*** Task inputs
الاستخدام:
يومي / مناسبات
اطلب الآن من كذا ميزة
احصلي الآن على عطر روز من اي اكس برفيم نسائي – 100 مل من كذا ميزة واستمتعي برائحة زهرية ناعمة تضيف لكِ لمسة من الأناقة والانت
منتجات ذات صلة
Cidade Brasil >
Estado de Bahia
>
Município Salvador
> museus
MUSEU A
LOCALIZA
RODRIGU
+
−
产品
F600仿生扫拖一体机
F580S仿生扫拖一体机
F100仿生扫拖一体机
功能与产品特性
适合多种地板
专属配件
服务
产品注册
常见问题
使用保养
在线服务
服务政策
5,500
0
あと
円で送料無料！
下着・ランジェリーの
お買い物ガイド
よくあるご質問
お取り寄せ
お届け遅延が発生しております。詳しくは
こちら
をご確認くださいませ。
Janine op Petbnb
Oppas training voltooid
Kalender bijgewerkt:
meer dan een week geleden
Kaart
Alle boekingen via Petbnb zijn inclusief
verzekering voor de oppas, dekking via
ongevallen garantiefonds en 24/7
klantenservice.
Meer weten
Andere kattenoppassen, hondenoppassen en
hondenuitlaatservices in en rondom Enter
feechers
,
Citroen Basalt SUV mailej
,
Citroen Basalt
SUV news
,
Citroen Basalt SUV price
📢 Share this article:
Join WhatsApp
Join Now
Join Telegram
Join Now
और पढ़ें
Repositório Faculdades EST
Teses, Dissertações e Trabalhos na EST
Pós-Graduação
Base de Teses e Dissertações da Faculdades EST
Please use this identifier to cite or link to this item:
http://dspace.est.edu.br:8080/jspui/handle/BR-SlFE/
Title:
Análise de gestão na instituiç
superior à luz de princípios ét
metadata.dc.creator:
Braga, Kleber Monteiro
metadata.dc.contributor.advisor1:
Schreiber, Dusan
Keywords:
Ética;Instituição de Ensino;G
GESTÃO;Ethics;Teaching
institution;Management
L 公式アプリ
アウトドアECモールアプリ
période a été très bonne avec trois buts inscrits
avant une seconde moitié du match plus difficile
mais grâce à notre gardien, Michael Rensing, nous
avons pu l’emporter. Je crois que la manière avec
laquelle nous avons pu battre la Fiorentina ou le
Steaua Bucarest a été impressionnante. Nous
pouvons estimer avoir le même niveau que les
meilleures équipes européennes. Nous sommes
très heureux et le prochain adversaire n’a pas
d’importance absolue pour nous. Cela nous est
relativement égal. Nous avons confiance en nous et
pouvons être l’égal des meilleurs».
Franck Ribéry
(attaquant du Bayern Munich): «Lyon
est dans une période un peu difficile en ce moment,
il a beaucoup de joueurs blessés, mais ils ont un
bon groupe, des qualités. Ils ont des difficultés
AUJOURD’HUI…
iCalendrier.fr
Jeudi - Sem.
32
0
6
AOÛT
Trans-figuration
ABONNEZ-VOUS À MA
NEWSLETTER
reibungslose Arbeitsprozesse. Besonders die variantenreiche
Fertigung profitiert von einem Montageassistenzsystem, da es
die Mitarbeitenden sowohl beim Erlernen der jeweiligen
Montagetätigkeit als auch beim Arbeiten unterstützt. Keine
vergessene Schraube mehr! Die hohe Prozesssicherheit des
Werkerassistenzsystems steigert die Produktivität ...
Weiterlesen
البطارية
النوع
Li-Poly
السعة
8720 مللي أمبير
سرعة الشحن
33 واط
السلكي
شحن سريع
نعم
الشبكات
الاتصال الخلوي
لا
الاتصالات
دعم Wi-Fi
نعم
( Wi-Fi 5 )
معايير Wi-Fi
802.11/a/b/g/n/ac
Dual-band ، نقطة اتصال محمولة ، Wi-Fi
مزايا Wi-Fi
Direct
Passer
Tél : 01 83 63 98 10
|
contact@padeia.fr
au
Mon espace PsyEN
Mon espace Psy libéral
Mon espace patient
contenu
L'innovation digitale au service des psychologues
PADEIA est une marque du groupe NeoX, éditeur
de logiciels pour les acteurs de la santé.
******
_To do:_
Identify the lines above with the word "this". Copy them.

_Task response:_
📢 Share this article:
Please use this identifier to cite or link to this item:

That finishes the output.